Co-culturing BC Cells: Culturing Breast Cancer Cells with Bone Fragments to Study Cancer Cell Proliferation

Start by placing a piece of bone wax into two cell culture plates labeled as test and control. Pipette an appropriate amount of bioluminescence expressing breast cancer cells at each plate center and incubate the plates for a specific duration to aid cell attachment. Place a small bone explant on the bone wax in the test plate and secure it by applying pressure.

Slowly pour a cell culture medium with fetal bovine serum, a growth supplement, to each plate side to submerge the explant and incubate at 37 degrees Celsius for a specific duration. The bone tissue in the test plate releases soluble factors, such as cytokines and SRC kinase, which attract breast cancer cells, resulting in their migration. Add a substrate to each plate and place the plates on a bioluminescence imaging chamber.

The cancer cell expressing bioluminescent protein oxidizes the substrate and emits light. Quantify proliferation by measuring total photons emitted by each cell using the software. Cancer cells in the test plate should proliferate faster than the cells in the control plate. In the following protocol, we will co-culture breast cancer cells adjacent to femur bone explants to measure breast cell proliferation.
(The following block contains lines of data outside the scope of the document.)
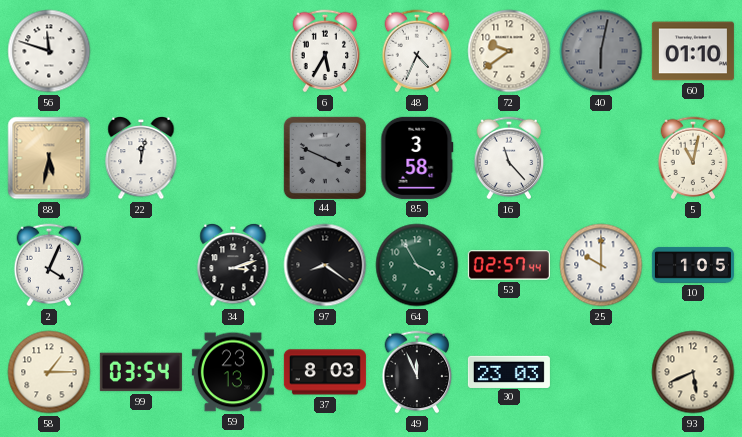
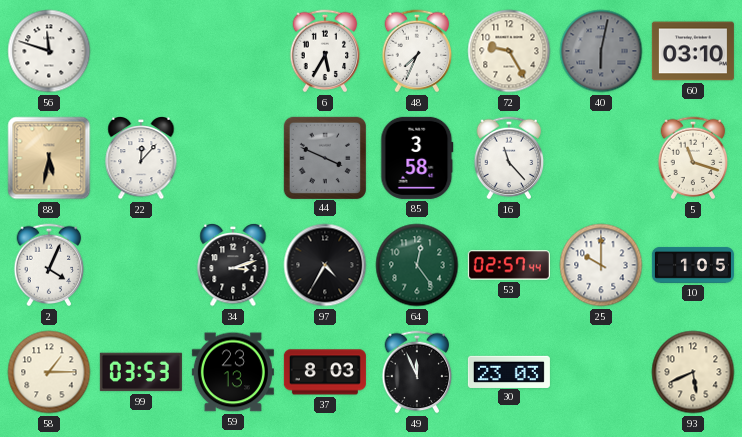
48: 4:34 -> 7:34
72: 9:39 -> 9:25
60: 01:10 -> 03:10
22: 12:02 -> 12:07
5: 11:02 -> 11:18
97: 8:21 -> 4:35
64: 3:55 -> 12:24
99: 03:54 -> 03:53
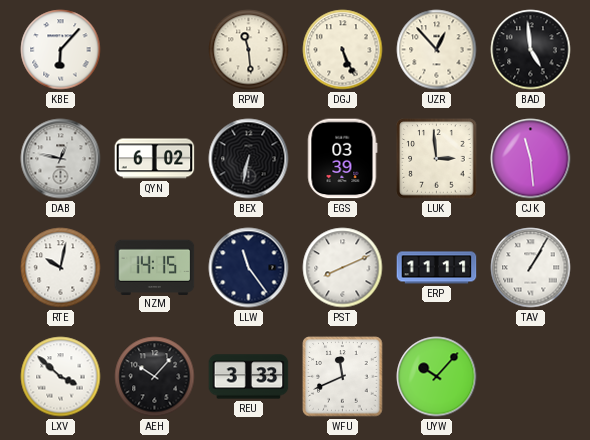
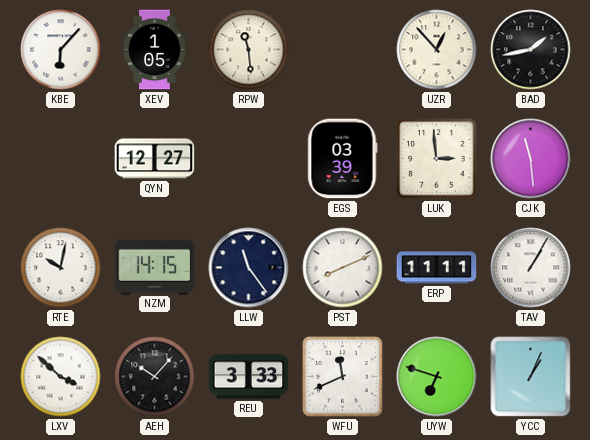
XEV: none -> 1:05
DGJ: 5:26 -> none
BAD: 4:59 -> 1:43
DAB: 12:47 -> none
QYN: 6:02 -> 12:27
BEX: 6:32 -> none
UYW: 10:07 -> 6:48
YCC: none -> 1:04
For this experiment, prepare a breast cancer cell suspension with 100,000 cells per 50 microliters of DMEM plus 10% FBS. In addition, prepare plugs of bone wax for immobilizing the bone fragments. Using the cut off ends of a micropipette tip, store the plugs in a petri dish. Then with forceps transfer the plugs into a six-well plate and using a sterile glove, press the plugs into the 12 o'clock position.

Next, pipette 50 microliters of the cell suspension into the center of each well. Place the plate in a tissue culture incubator for 45 minutes to promote cell attachment. While the plate incubates, extract the bone fragments. With the cells attached to the plate, place the bone tissue fragments onto the bone wax in 3 wells, and press each down using the rongeur. Three wells without fragment serve as controls.

Next, slowly add five milliliters of DMEM plus 10% FBS to the wall of each well. The bone wax and bone fragments mustn't be dislodged. Then incubate the culture for 20 to 24 hours. The next day, image the cells. First add 300 micrograms per milliliter of luciferin to each well, and then immediately image the plate with an IVIS imaging Platform.